[Collected data]

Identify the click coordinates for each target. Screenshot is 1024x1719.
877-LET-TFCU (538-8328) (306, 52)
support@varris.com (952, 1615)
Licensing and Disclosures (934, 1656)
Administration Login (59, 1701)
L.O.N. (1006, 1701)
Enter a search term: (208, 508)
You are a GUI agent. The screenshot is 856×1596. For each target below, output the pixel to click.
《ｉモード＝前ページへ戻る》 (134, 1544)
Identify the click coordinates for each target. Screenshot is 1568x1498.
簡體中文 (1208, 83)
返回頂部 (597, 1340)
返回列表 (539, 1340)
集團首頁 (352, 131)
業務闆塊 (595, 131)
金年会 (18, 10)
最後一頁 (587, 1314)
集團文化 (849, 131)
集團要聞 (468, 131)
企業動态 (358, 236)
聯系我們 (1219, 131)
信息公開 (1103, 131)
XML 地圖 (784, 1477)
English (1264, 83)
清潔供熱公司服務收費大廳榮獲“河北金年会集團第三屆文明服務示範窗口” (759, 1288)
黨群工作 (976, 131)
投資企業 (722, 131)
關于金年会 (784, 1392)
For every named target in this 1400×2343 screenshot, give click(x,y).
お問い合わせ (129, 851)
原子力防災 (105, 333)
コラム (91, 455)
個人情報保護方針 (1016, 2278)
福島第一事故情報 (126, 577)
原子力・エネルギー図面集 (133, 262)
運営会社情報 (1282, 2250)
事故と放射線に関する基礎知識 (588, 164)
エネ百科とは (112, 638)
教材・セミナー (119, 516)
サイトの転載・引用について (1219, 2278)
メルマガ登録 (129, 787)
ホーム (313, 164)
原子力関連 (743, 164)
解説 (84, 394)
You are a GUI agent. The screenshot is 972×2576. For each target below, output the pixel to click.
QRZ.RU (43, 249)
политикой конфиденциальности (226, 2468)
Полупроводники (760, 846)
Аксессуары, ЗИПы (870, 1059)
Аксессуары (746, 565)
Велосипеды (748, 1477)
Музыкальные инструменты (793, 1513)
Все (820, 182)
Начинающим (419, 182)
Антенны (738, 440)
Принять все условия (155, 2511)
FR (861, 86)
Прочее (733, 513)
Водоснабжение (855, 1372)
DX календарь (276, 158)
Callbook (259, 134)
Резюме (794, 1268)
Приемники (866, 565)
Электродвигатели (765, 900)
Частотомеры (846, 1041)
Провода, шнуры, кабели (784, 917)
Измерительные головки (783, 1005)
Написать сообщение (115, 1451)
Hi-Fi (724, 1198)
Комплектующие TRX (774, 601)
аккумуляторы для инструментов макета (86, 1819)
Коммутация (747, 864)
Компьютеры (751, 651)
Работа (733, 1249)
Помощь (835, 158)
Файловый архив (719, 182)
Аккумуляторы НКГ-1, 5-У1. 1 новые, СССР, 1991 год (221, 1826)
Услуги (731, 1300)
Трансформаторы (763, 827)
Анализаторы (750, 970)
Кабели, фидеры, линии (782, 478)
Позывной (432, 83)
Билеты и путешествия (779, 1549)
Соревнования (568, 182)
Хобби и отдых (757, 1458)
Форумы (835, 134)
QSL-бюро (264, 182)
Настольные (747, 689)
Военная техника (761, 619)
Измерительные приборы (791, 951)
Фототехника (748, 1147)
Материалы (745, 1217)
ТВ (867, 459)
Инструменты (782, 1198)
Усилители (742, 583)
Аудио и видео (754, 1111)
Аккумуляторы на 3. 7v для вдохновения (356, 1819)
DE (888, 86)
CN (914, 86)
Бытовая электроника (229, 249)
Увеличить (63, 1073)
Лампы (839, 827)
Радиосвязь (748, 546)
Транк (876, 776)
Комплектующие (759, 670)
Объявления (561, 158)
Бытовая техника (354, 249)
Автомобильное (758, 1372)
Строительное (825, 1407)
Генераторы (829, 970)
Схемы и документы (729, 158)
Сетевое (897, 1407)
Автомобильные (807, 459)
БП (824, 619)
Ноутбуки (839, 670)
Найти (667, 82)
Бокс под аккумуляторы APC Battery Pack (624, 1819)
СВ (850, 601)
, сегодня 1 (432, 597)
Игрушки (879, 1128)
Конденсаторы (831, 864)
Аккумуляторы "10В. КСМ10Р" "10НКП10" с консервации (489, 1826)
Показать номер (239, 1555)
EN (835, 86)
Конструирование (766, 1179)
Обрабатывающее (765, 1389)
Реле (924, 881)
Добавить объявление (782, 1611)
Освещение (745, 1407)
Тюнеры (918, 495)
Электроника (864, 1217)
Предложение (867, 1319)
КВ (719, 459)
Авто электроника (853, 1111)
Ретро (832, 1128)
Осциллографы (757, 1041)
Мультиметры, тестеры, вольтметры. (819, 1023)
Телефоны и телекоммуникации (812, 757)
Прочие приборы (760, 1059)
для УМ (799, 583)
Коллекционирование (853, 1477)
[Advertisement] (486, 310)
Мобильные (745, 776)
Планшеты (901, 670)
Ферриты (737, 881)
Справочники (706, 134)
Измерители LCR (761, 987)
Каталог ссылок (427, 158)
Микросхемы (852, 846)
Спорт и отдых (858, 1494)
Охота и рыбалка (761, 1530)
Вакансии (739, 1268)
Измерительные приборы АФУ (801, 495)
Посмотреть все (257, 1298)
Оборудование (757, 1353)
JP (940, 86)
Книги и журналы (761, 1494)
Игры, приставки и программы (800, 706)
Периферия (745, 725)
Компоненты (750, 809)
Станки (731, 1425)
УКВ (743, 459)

◆ **What is needed**: Return every record, leaving each line exactly as it was given.

◆ **Exercise solution**:
Identify the click coordinates for each target. Screenshot is 1024x1719.
877-LET-TFCU (538-8328) (306, 52)
support@varris.com (952, 1615)
Licensing and Disclosures (934, 1656)
Administration Login (59, 1701)
L.O.N. (1006, 1701)
Enter a search term: (208, 508)
You are a GUI agent. The screenshot is 856×1596. For each target below, output the pixel to click.
《ｉモード＝前ページへ戻る》 (134, 1544)
Identify the click coordinates for each target. Screenshot is 1568x1498.
簡體中文 (1208, 83)
返回頂部 (597, 1340)
返回列表 (539, 1340)
集團首頁 (352, 131)
業務闆塊 (595, 131)
金年会 (18, 10)
最後一頁 (587, 1314)
集團文化 (849, 131)
集團要聞 (468, 131)
企業動态 (358, 236)
聯系我們 (1219, 131)
信息公開 (1103, 131)
XML 地圖 (784, 1477)
English (1264, 83)
清潔供熱公司服務收費大廳榮獲“河北金年会集團第三屆文明服務示範窗口” (759, 1288)
黨群工作 (976, 131)
投資企業 (722, 131)
關于金年会 (784, 1392)
For every named target in this 1400×2343 screenshot, give click(x,y).
お問い合わせ (129, 851)
原子力防災 (105, 333)
コラム (91, 455)
個人情報保護方針 (1016, 2278)
福島第一事故情報 (126, 577)
原子力・エネルギー図面集 (133, 262)
運営会社情報 (1282, 2250)
事故と放射線に関する基礎知識 (588, 164)
エネ百科とは (112, 638)
教材・セミナー (119, 516)
サイトの転載・引用について (1219, 2278)
メルマガ登録 (129, 787)
ホーム (313, 164)
原子力関連 (743, 164)
解説 (84, 394)
You are a GUI agent. The screenshot is 972×2576. For each target below, output the pixel to click.
QRZ.RU (43, 249)
политикой конфиденциальности (226, 2468)
Полупроводники (760, 846)
Аксессуары, ЗИПы (870, 1059)
Аксессуары (746, 565)
Велосипеды (748, 1477)
Музыкальные инструменты (793, 1513)
Все (820, 182)
Начинающим (419, 182)
Антенны (738, 440)
Принять все условия (155, 2511)
FR (861, 86)
Прочее (733, 513)
Водоснабжение (855, 1372)
DX календарь (276, 158)
Callbook (259, 134)
Резюме (794, 1268)
Приемники (866, 565)
Электродвигатели (765, 900)
Частотомеры (846, 1041)
Провода, шнуры, кабели (784, 917)
Измерительные головки (783, 1005)
Написать сообщение (115, 1451)
Hi-Fi (724, 1198)
Комплектующие TRX (774, 601)
аккумуляторы для инструментов макета (86, 1819)
Коммутация (747, 864)
Компьютеры (751, 651)
Работа (733, 1249)
Помощь (835, 158)
Файловый архив (719, 182)
Аккумуляторы НКГ-1, 5-У1. 1 новые, СССР, 1991 год (221, 1826)
Услуги (731, 1300)
Трансформаторы (763, 827)
Анализаторы (750, 970)
Кабели, фидеры, линии (782, 478)
Позывной (432, 83)
Билеты и путешествия (779, 1549)
Соревнования (568, 182)
Хобби и отдых (757, 1458)
Форумы (835, 134)
QSL-бюро (264, 182)
Настольные (747, 689)
Военная техника (761, 619)
Измерительные приборы (791, 951)
Фототехника (748, 1147)
Материалы (745, 1217)
ТВ (867, 459)
Инструменты (782, 1198)
Усилители (742, 583)
Аудио и видео (754, 1111)
Аккумуляторы на 3. 7v для вдохновения (356, 1819)
DE (888, 86)
CN (914, 86)
Бытовая электроника (229, 249)
Увеличить (63, 1073)
Лампы (839, 827)
Радиосвязь (748, 546)
Транк (876, 776)
Комплектующие (759, 670)
Объявления (561, 158)
Бытовая техника (354, 249)
Автомобильное (758, 1372)
Строительное (825, 1407)
Генераторы (829, 970)
Схемы и документы (729, 158)
Сетевое (897, 1407)
Автомобильные (807, 459)
БП (824, 619)
Ноутбуки (839, 670)
Найти (667, 82)
Бокс под аккумуляторы APC Battery Pack (624, 1819)
СВ (850, 601)
, сегодня 1 (432, 597)
Игрушки (879, 1128)
Конденсаторы (831, 864)
Аккумуляторы "10В. КСМ10Р" "10НКП10" с консервации (489, 1826)
Показать номер (239, 1555)
EN (835, 86)
Конструирование (766, 1179)
Обрабатывающее (765, 1389)
Реле (924, 881)
Добавить объявление (782, 1611)
Освещение (745, 1407)
Тюнеры (918, 495)
Электроника (864, 1217)
Предложение (867, 1319)
КВ (719, 459)
Авто электроника (853, 1111)
Ретро (832, 1128)
Осциллографы (757, 1041)
Мультиметры, тестеры, вольтметры. (819, 1023)
Телефоны и телекоммуникации (812, 757)
Прочие приборы (760, 1059)
для УМ (799, 583)
Коллекционирование (853, 1477)
[Advertisement] (486, 310)
Мобильные (745, 776)
Планшеты (901, 670)
Ферриты (737, 881)
Справочники (706, 134)
Измерители LCR (761, 987)
Каталог ссылок (427, 158)
Микросхемы (852, 846)
Спорт и отдых (858, 1494)
Охота и рыбалка (761, 1530)
Вакансии (739, 1268)
Измерительные приборы АФУ (801, 495)
Посмотреть все (257, 1298)
Оборудование (757, 1353)
JP (940, 86)
Книги и журналы (761, 1494)
Игры, приставки и программы (800, 706)
Периферия (745, 725)
Компоненты (750, 809)
Станки (731, 1425)
УКВ (743, 459)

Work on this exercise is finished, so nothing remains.